Debates within the European Union on agricultural policies are less and less solely about the Common Agricultural Policy and increasingly about agricultural land policies. The multiplication of reports from the European Parliament on the subject these last few years are proof of that trend1. Decrease of the number of farmers, aging of the overall farming population, concentration sometimes excessive of farms indeed seem to be common preoccupations tp the majority of European rural areas.
These stakes nonetheless take a sharper tone in member states who have joined since the 2000s. A series of disputes between the Union and several countries (Bulgaria, Hungary, Lituania, Latvia and Slovakia) have emerged after the implementation of restrictions to the access to land property which are considered non euro-compatible. Clarifying the latitudes of manoeuver of legislators to make the agricultural land ownership rules evolve while staying compliant with European treaties is all the more crucial for countries who, with the collectivization of land and then the decollectivization, have known a major disruption in the progressive consolidation of ownership rules adapted to agriculture.

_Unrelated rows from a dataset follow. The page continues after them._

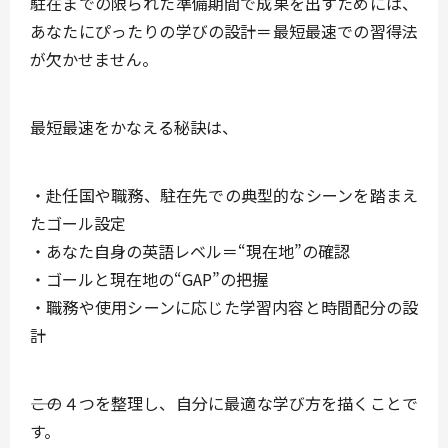
駐在までの限られた準備期間で成果を出すためには、
あなたにぴったりの学びの設計＝最短最速での習得法
が欠かせません。
最短最速をかなえる秘訣は、
・赴任国や職務、駐在先での典型的なシーンを踏まえ
たゴール設定
・あなた自身の英語レベル＝“現在地”の確認
・ゴールと現在地の“GAP”の把握
・職務や使用シーンに応じた学習内容と時間配分の設
計
――この４つを整理し、自分に最適な学び方を描くことで
す。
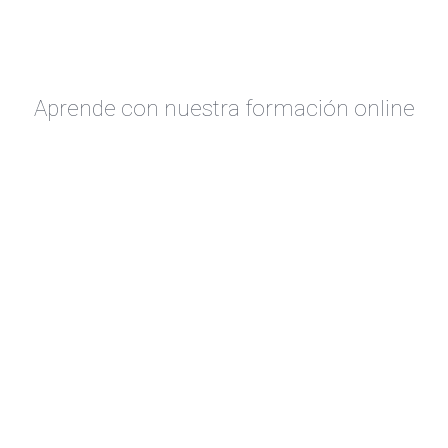
Aprende con nuestra formación online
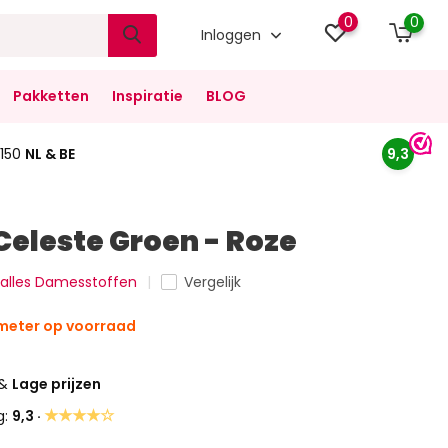
0
0
Inloggen
Pakketten
Inspiratie
BLOG
150
NL & BE
9,3
Celeste Groen - Roze
k alles Damesstoffen
Vergelijk
meter op voorraad
&
Lage prijzen
★★★★☆
g:
9,3 ·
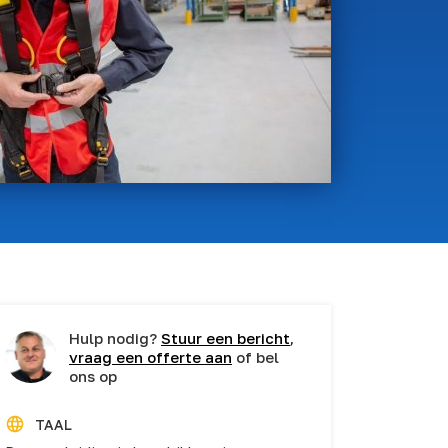
Hulp nodig?
Stuur een bericht
,
vraag een offerte aan
of bel
ons op
TAAL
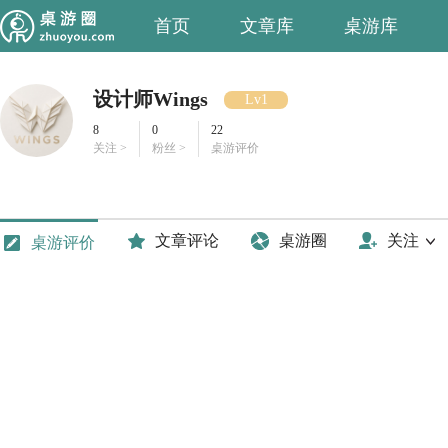
首页
文章库
桌游库
设计师Wings
Lv1
8
0
22
关注 >
粉丝 >
桌游评价
文章评论
桌游圈
关注
桌游评价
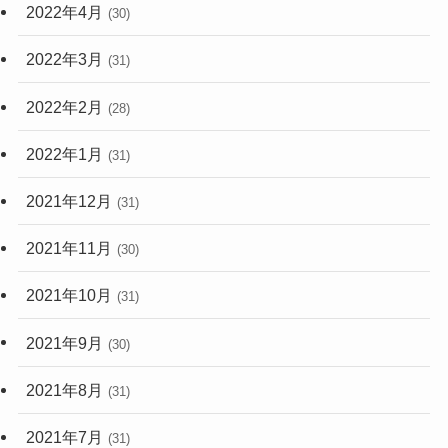
2022年4月
(30)
2022年3月
(31)
2022年2月
(28)
2022年1月
(31)
2021年12月
(31)
2021年11月
(30)
2021年10月
(31)
2021年9月
(30)
2021年8月
(31)
2021年7月
(31)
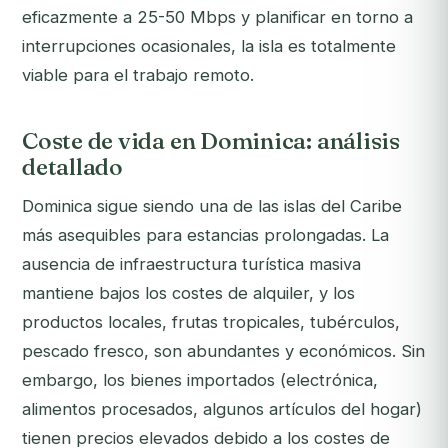
eficazmente a 25-50 Mbps y planificar en torno a
interrupciones ocasionales, la isla es totalmente
viable para el trabajo remoto.
Coste de vida en Dominica: análisis
detallado
Dominica sigue siendo una de las islas del Caribe
más asequibles para estancias prolongadas. La
ausencia de infraestructura turística masiva
mantiene bajos los costes de alquiler, y los
productos locales, frutas tropicales, tubérculos,
pescado fresco, son abundantes y económicos. Sin
embargo, los bienes importados (electrónica,
alimentos procesados, algunos artículos del hogar)
tienen precios elevados debido a los costes de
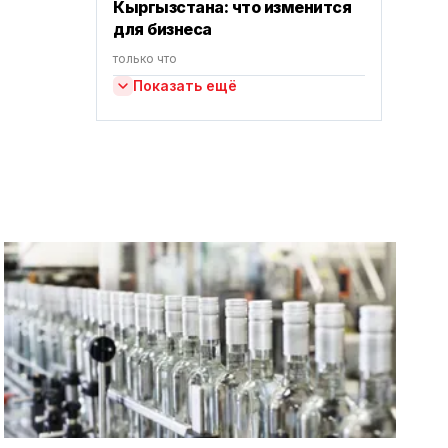
Кыргызстана: что изменится
для бизнеса
только что
Показать ещё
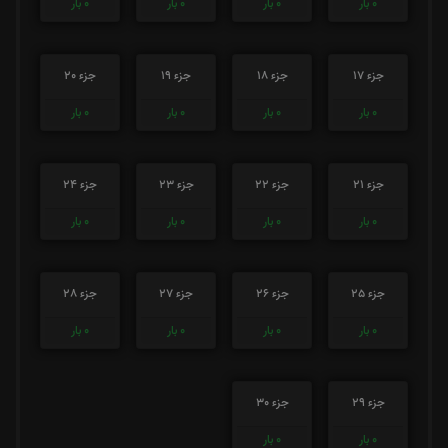
0
بار
0
بار
0
بار
0
بار
جزء 17
جزء 18
جزء 19
جزء 20
0
بار
0
بار
0
بار
0
بار
جزء 21
جزء 22
جزء 23
جزء 24
0
بار
0
بار
0
بار
0
بار
جزء 25
جزء 26
جزء 27
جزء 28
0
بار
0
بار
0
بار
0
بار
جزء 29
جزء 30
0
بار
0
بار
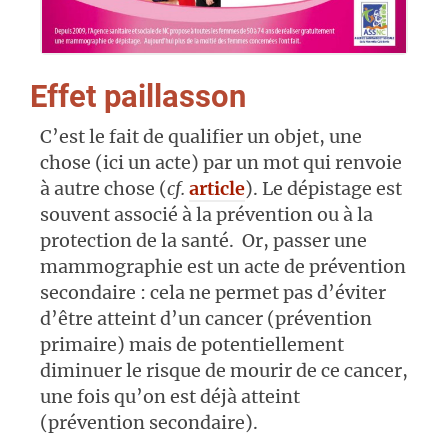
Effet paillasson
C’est le fait de qualifier un objet, une
chose (ici un acte) par un mot qui renvoie
à autre chose (
cf.
article
). Le dépistage est
souvent associé à la prévention ou à la
protection de la santé. Or, passer une
mammographie est un acte de prévention
secondaire : cela ne permet pas d’éviter
d’être atteint d’un cancer (prévention
primaire) mais de potentiellement
diminuer le risque de mourir de ce cancer,
une fois qu’on est déjà atteint
(prévention secondaire).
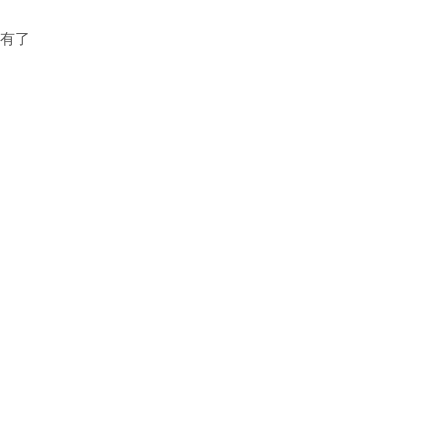
站设计
·
电商及系统平台开发
·
微信小程序开发
·
有了
维服务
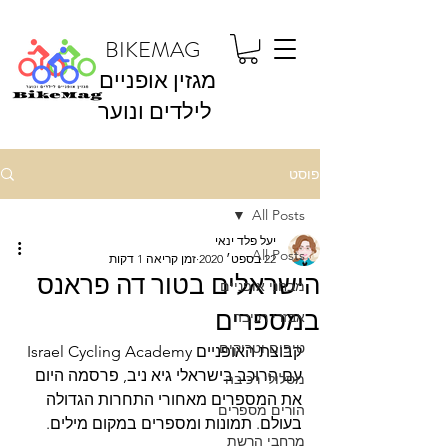
BIKEMAG
מגזין אופניים
לילדים ונוער
פוסט
All Posts
יעל פלד ינאי
All Posts
22 בספט׳ 2020
זמן קריאה 1 דקות
הישראלים בטור דה פראנס
מבחני אופניים
במספרים
אבזרי רכיבה
טיפים וטריקים
קבוצת האופניים Israel Cycling Academy 
עם הרוכב בישראלי גיא ניב, פרסמה היום 
מסלולי רכיבה
את המספרים מאחורי התחרות הגדולה 
הורים מספרים
בעולם. תמונות ומספרים במקום מילים. 
מרחבי הרשת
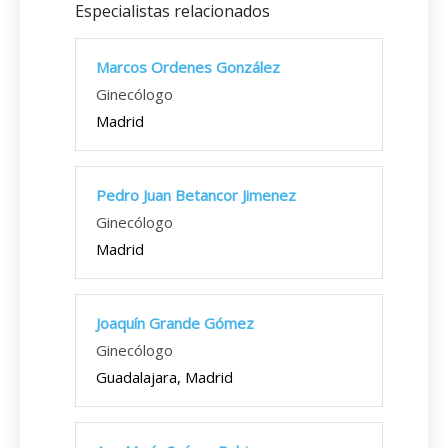
Especialistas relacionados
Marcos Ordenes González
Ginecólogo
Madrid
Pedro Juan Betancor Jimenez
Ginecólogo
Madrid
Joaquín Grande Gómez
Ginecólogo
Guadalajara, Madrid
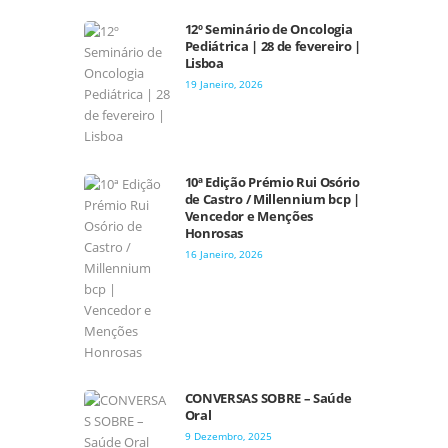
12º Seminário de Oncologia
Pediátrica | 28 de fevereiro |
Lisboa
19 Janeiro, 2026
10ª Edição Prémio Rui Osório
de Castro / Millennium bcp |
Vencedor e Menções
Honrosas
16 Janeiro, 2026
CONVERSAS SOBRE – Saúde
Oral
9 Dezembro, 2025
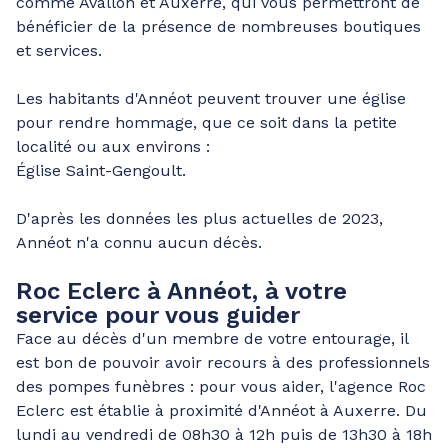
comme Avallon et Auxerre, qui vous permettront de
bénéficier de la présence de nombreuses boutiques
et services.
Les habitants d'Annéot peuvent trouver une église
pour rendre hommage, que ce soit dans la petite
localité ou aux environs :
Église Saint-Gengoult.
D'après les données les plus actuelles de 2023,
Annéot n'a connu aucun décès.
Roc Eclerc à Annéot, à votre
service pour vous guider
Face au décès d'un membre de votre entourage, il
est bon de pouvoir avoir recours à des professionnels
des pompes funèbres : pour vous aider, l'agence Roc
Eclerc est établie à proximité d'Annéot à Auxerre. Du
lundi au vendredi de 08h30 à 12h puis de 13h30 à 18h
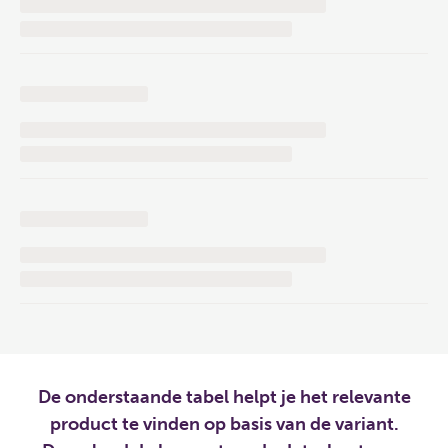
De onderstaande tabel helpt je het relevante
product te vinden op basis van de variant.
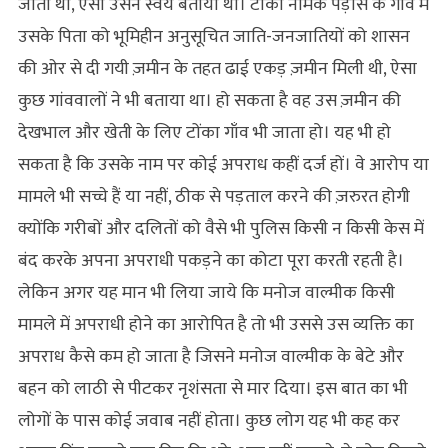
जाता था, ऐसा उसने स्वयं बताया था। टोंका नामक पड़ोस के गाँव में
उसके पिता को भूमिहीन अनुसूचित जाति-जनजातियों को शासन
की ओर से दी गयी ज़मीन के तहत ढाई एकड़ ज़मीन मिली थी, ऐसा
कुछ गांववालों ने भी बताया था। हो सकता है वह उस ज़मीन की
देखभाल और खेती के लिए टोंका गाँव भी जाता हो। यह भी हो
सकता है कि उसके नाम पर कोई अपराध कहीं दर्ज हों। वे आरोप या
मामले भी सच्चे हैं या नहीं, ठीक से पड़ताल करने की ज़रुरत होगी
क्योंकि गरीबों और दलितों को वैसे भी पुलिस किसी न किसी केस में
बंद करके अपना अपराधी पकड़ने का कोटा पूरा करती रहती है।
लेकिन अगर यह मान भी लिया जाये कि मनोज वाल्मीक किसी
मामले में अपराधी होने का आरोपित है तो भी उससे उस व्यक्ति का
अपराध कैसे कम हो जाता है जिसने मनोज वाल्मीक के बेटे और
बहन को लाठी से पीटकर नृशंसता से मार दिया। इस बात का भी
लोगों के पास कोई जवाब नहीं होता। कुछ लोग यह भी कह कर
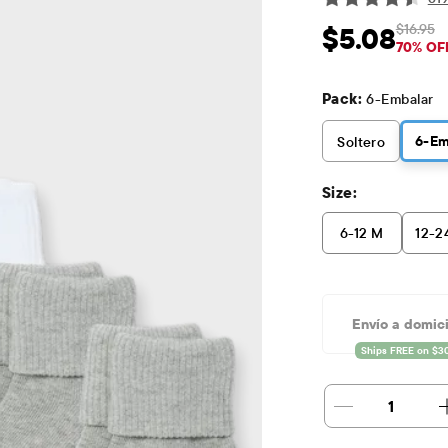
$16.95
$5.08
Precio de venta: 
Pre
70% OF
Pack:
6-Embalar
6
-Em
Soltero
Size:
6-12 M
12-2
Envío a domici
1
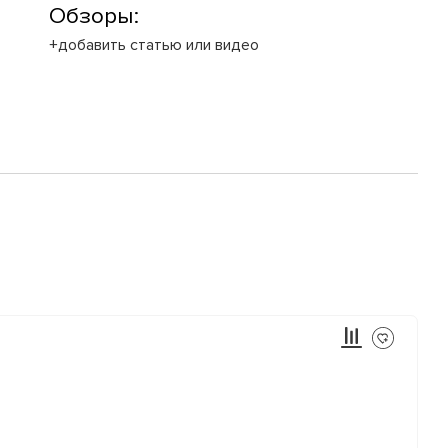
Обзоры:
+добавить статью или видео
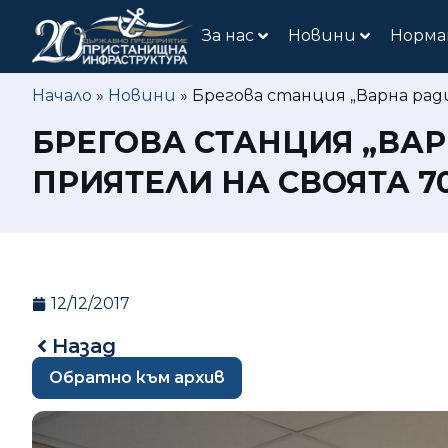
За нас
Новини
Норма
Начало
»
Новини
»
Брегова станция „Варна рад
БРЕГОВА СТАНЦИЯ „ВА
ПРИЯТЕЛИ НА СВОЯТА 
12/12/2017
Назад
Обратно към архив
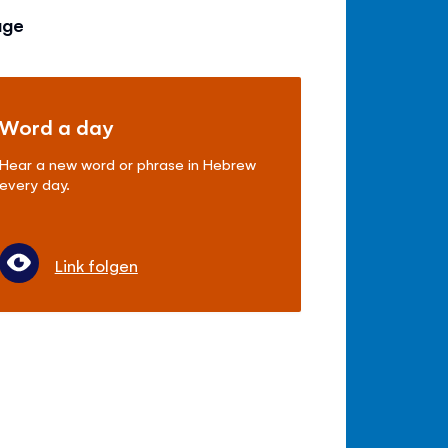
age
Word a day
Hear a new word or phrase in Hebrew
every day.
Link folgen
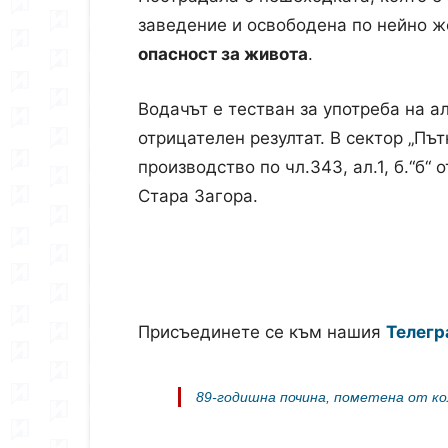
заведение и освободена по нейно ж
опасност за живота
.
Водачът е тестван за употреба на а
отрицателен резултат. В сектор „Пъ
производство по чл.343, ал.1, б.“б“
Стара Загора.
Присъединете се към нашия
Телегр
89-годишна почина, пометена от ко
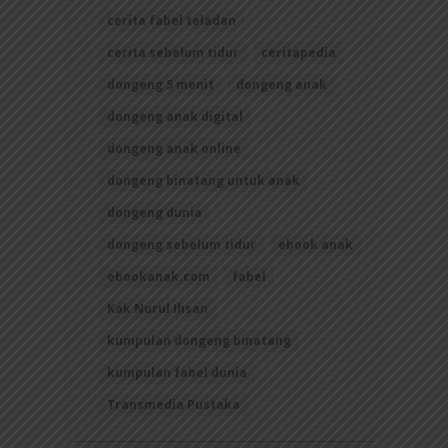
cerita fabel teladan
cerita sebelum tidur
ceritapedia
dongeng 5 menit
dongeng anak
dongeng anak digital
dongeng anak online
dongeng binatang untuk anak
dongeng dunia
dongeng sebelum tidur
ebook anak
ebookanak.com
fabel
Kak Nurul Ihsan
kumpulan dongeng binatang
kumpulan fabel dunia
Transmedia Pustaka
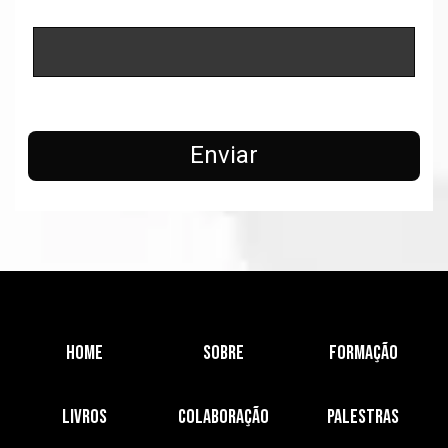
Enviar
Home
Sobre
Formação
Livros
Colaboração
Palestras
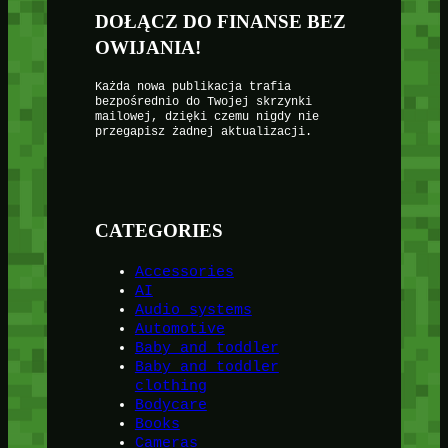
DOŁĄCZ DO FINANSE BEZ
OWIJANIA!
Każda nowa publikacja trafia
bezpośrednio do Twojej skrzynki
mailowej, dzięki czemu nigdy nie
przegapisz żadnej aktualizacji.
CATEGORIES
Accessories
AI
Audio systems
Automotive
Baby and toddler
Baby and toddler
clothing
Bodycare
Books
Cameras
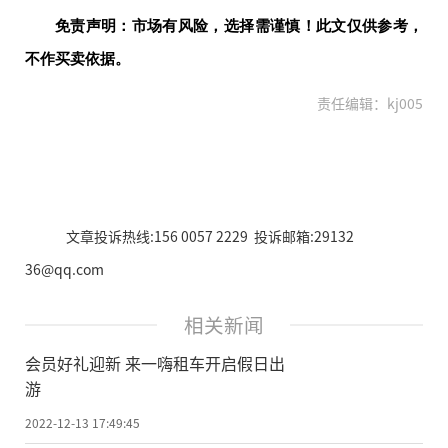
免责声明：市场有风险，选择需谨慎！此文仅供参考，
不作买卖依据。
责任编辑：kj005
文章投诉热线:156 0057 2229 投诉邮箱:29132
36@qq.com
相关新闻
会员好礼迎新 来一嗨租车开启假日出
游
2022-12-13 17:49:45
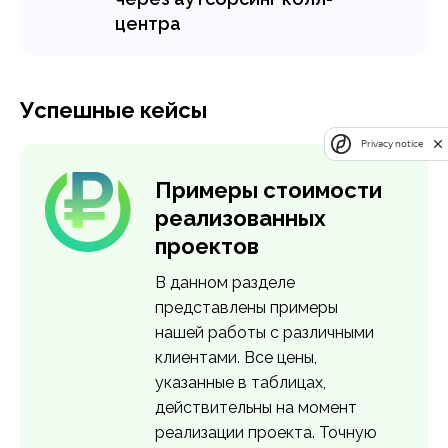
продаж по телефону.
центра
Эффективное решение для
Узнать подробнее >
медицинского бизнеса
улучшить работу
Успешные кейсы
регистратуры – это
аутсорсинг колл-центра.
Privacy notice
Автоматизация поддержки
клиентов поможет
Примеры стоимости
разгрузить сотрудников,
реализованных
сократить расходы и
проектов
повысить качество
обслуживания пациентов.
В данном разделе
представлены примеры
Узнать подробнее >
нашей работы с различными
клиентами. Все цены,
указанные в таблицах,
действительны на момент
реализации проекта. Точную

It is also an important subject for western European countries where agricultural land policies knew different evolutions and are also questioned by investment ways that, even if they differ for a good part, can come into sense with the theme of “land grabbing” seen especially in developing countries.
In order to operate this classification, and through the European Parliament’s demand, the Commission just published a communication on the acquisition of agricultural land and the European Union law2, which we summarized here.
In first place, the Commission makes the point that if European Treaties shall not prejudice member states’ rules governing the system of ownership3, this disposition can’t stop “the fundamental freedoms or other basic Treaty principles from applying”. In particular, the free movement of capital, freedom of establishment and legal certainty cannot be impeded without being justified by superior public interest, via measures that are non-discriminatory, adapted and proportionate to the seeked objective.
Legitimate objectives of agricultural policies
On the basis of the Court of Justice of the European Union’s jurisprudence (CJEU) in which is said it recognizes “the specific nature of agricultural land”, this communication lists the “agricultural policy objectives that may justify restrictions on fundamental freedoms”. This includes the entirety of usually found objectives for structural policy objectives: consolidating farms, preventing land speculation, maintaining a rural population, favoring the traditional owner-occupancy use of agricultural land. To this list can be added two objectives non-specific to agriculture, namely protecting a permanent population and an autonomous economic activity from the tourism industry and preserving military spaces.
By going through the different types of land market restrictions and by indicating in what way each of them can, or cannot, be considered acceptable, the Commission is shaping the outline of an ideal euro-compatible land policy.
Banned restrictions
Among the banned restrictions, we find those relating to the buyer’s nationality, his domiciliation or his knowledge of the local language. We can however note that there is a distinction between Europeans and third countries’ nationals, the restrictions against the latter being considered as potentially acceptable.
Restricting the access to legal entities is also deemed contrary, in particular, to the freedom of establishment. However the communication highlights the recent legal evolutions that aim at increasing transparency on true owners of companies and trusts4.
Moreover, the criteria relating to the buyer’s activities appear disproportionate: the rules cannot restrain land buying to farmers only, nor can they force the buyer to farm the land he just bought himself.
Acceptable restrictions
On the other hand, the Commission puts forth the advantages of a preemption right which gives priority to picked out potential buyers, rather than an forbidding and excluding logic depending on people’s attributes. Therefore, preliminary authorization systems by the administration are considered valid because they allow to assert these rights and as long as they are based on objective, non-discriminatory and determined in advance criteria. The legal certainty is much better that way because a preliminary authorization procedure avoids having to use transaction cancellations afterwards.
Moreover, two other types of controls can be justified: the control on prices and acquisition caps. In the first instance, a restriction of price liberty can be justified if their levels are unreasonable, speculative or if they endanger the farms profitability. In the instance of agricultural land privatization, the report explains that the method of selling price determination must be sufficiently robust for the agreed discount not to be considered State aid.
Finally the communication specifies that the capping of the size of the land property bought or owned, even if it is a restriction on the free circulation of capital, can be a suitable measure to “prevent excessive land ownership concentration to support family farming and the development of medium-sized farms”.
Frédéric Couleux, Director of studies of Agriculture Strategies
1 See in particular, European Parliament, « Report on the state of play of farmland concentration in the EU: how to facilitate the access to land for farmers?”, 2016/2141 (INI), or European Parliament, Directorate-general for internal policies, Extent of Farmland Grabbing in the EU, study, 2015
2 http://eur-lex.europa.eu/legal-content/FR/TXT/PDF/?uri=CELEX:52017XC1018(01)&from=EN
3 Cf . Article 345 of the TFEU
4 A reference is made to the 2015/849 directive about the prevention of the use of financial systems with the intent of laundering capital or financing terrorism.